You need a model above some threshold of capability at which it can provide useful interpretations, yes, but I don't see any obvious reason why that threshold would move up with the size of the model under interpretation.

Agreed. A quine needs some minimum complexity and/or language / environment support, but once you have one it's usually easy to expand it. Things could go either way, and the question is an interesting one needing investigation, not bare assertion.

And the answer might depend fairly strongly on whether you take steps to make the model interpretable or a spaghetti-code turing-tar-pit mess.

At the very least, that's a non-trivial claim in need of support.

From my point of view, I could say the opposite is rather a "non-trivial claim in need of support". My (not particularly motivated) intuition is that a larger, smarter mind employs more sophisticate cognitive algorithms, and so analyzing its workings requires proportionally more intelligence.

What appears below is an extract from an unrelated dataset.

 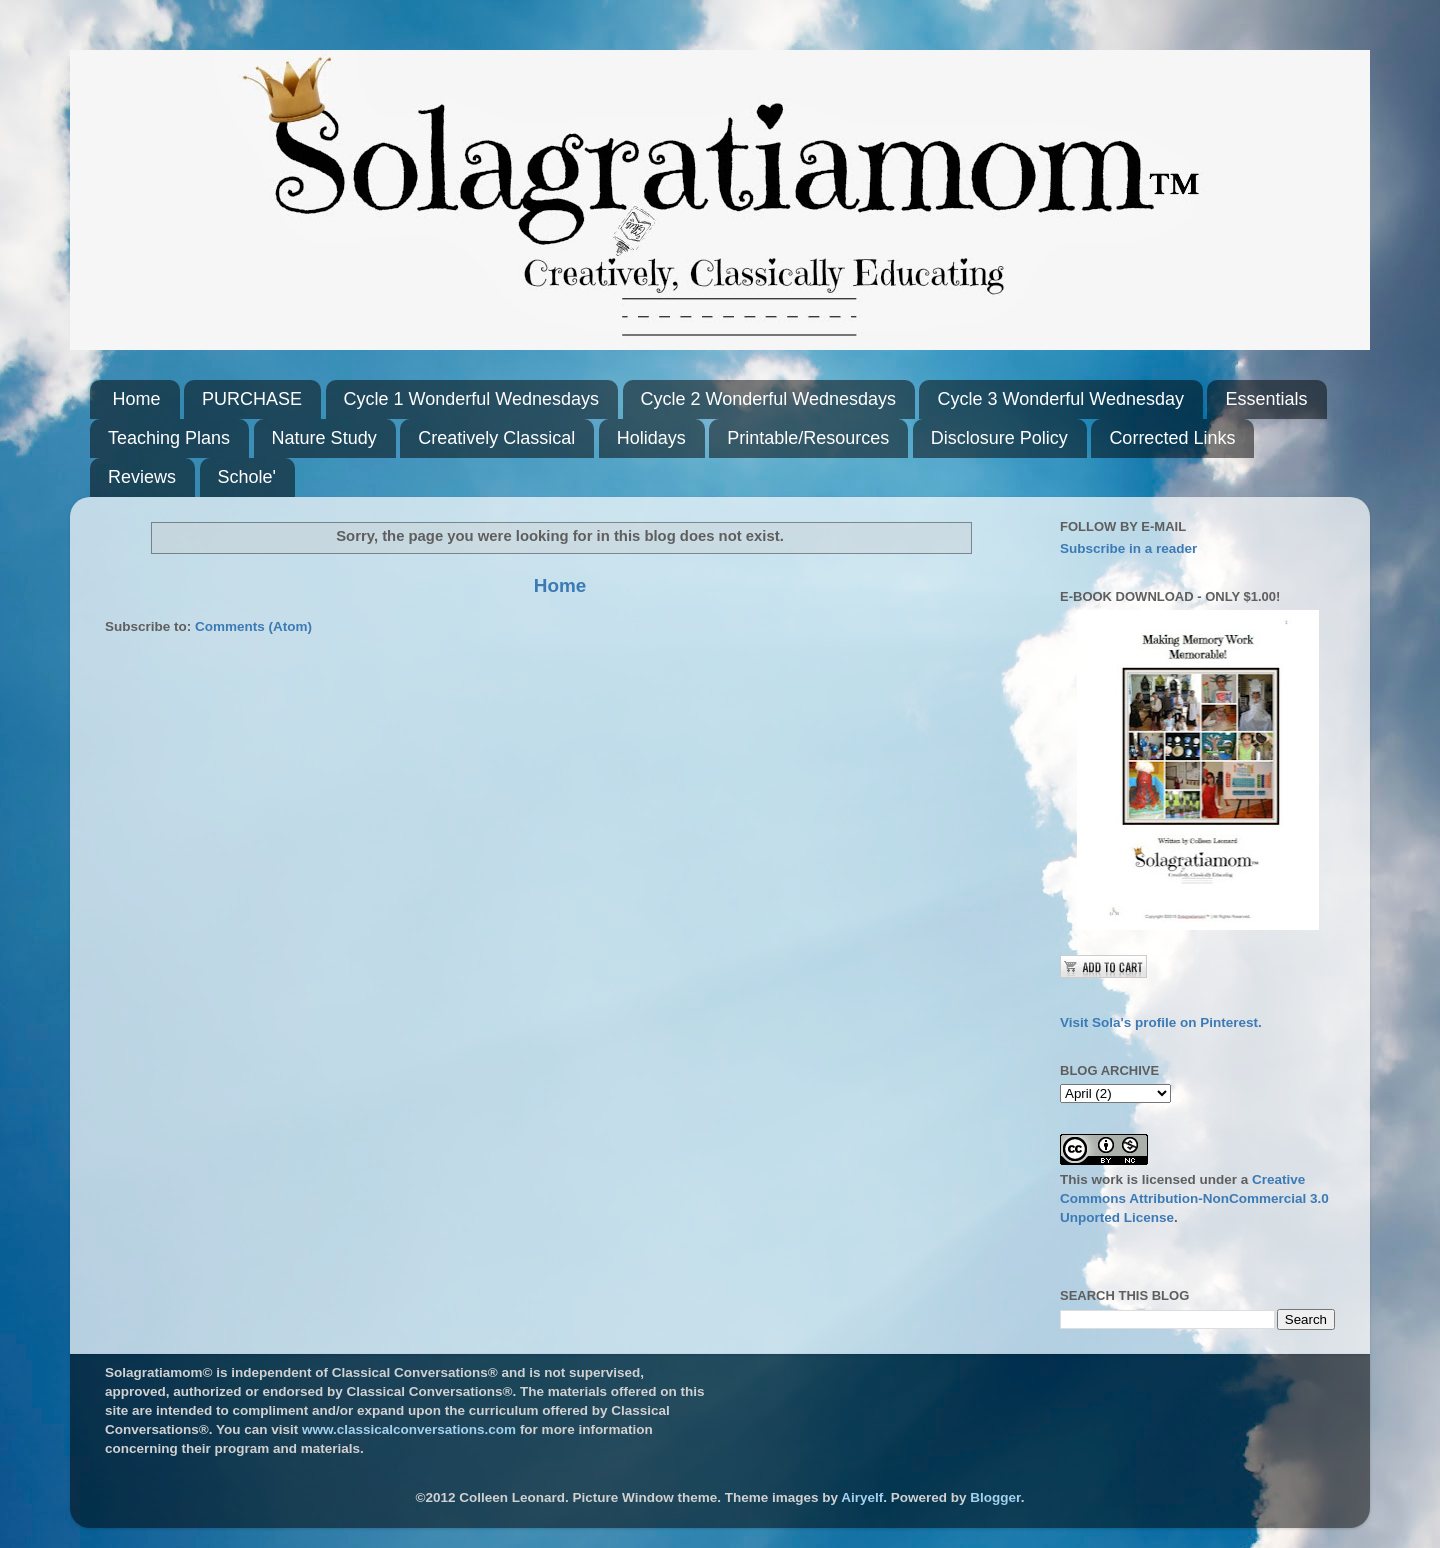 What do you see at coordinates (1128, 548) in the screenshot?
I see `Subscribe in a reader` at bounding box center [1128, 548].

Example: I have the experience that, if I argue with someone less intelligent and used to debate than me, it is likely that they'll perceive what I say in pieces instead of looking at the whole reasoning tree, and it is very difficult to have them understand the "big picture". For example, if I say "A then B", they might understand "A and B", or "A or B", or "A", or "B". In the domain of argument, they're not able to understand how I put all the pieces together, by looking at the pieces in isolation, and it is difficult to them to even contemplate the rules I use.

What are the intuitions that you use to feel the default case is the other way around?

I don't think that's particularly risky at all. A model that wasn't dangerous before you fed it data about some other model (or, indeed, about itself) isn't going to become dangerous after it understands. In turn, a model that is dangerous after you let it do science, has been dangerous from the get-go.

We probably shouldn't have trained GPT-4 to begin with; but given that we have, and didn't die, the least we can do is fully utilize the resultant tool.

Ok, I think I lacked clarity. I did not mean that doing this particular research bit was not safe. I meant that the kind of paradigm that I see here, as I extrapolate it, is not safe.

What are the intuitions that you use to feel the default case is the other way around?

You can always factorize the problem into smaller pieces. If the interlocutor doesn't understand "A then B" but can understand "A", "B", "or", and "not" individually, you can introduce them to "not(A)", let them get used to it until they can think of not(A) as a simple assertion C, then introduce them to or(C;B) (which implements the implication "if A then B"). It can be exhausting, but it works.

And in the case of larger AI models, seems like this sort of factorization would be automatic. Their sophistication grows with the number of parameters — which means the complexity of interactions within individual fixed-size groups of parameters can be constant, or even decrease with the model's size.

Sure, the functions that e. g. parameters at late layers implement may be more complex in an absolute sense; but not more complex relative to lower-layer functions.

Toy example: if every neuron at the nth layer implements an elementary operation over two lower-layer neurons, the function at the 32th layer would be "more complex" than any function at the 6th layer, when considered from scratch — but not more complex if by the time you get to an nth layer, you already understand everything at every preceding layer.

“ Please share your thoughts in the the comments!”

This seems pretty rad. Also, it’s fun to randomly inspect the neurons. This seems like a giant bucket of win.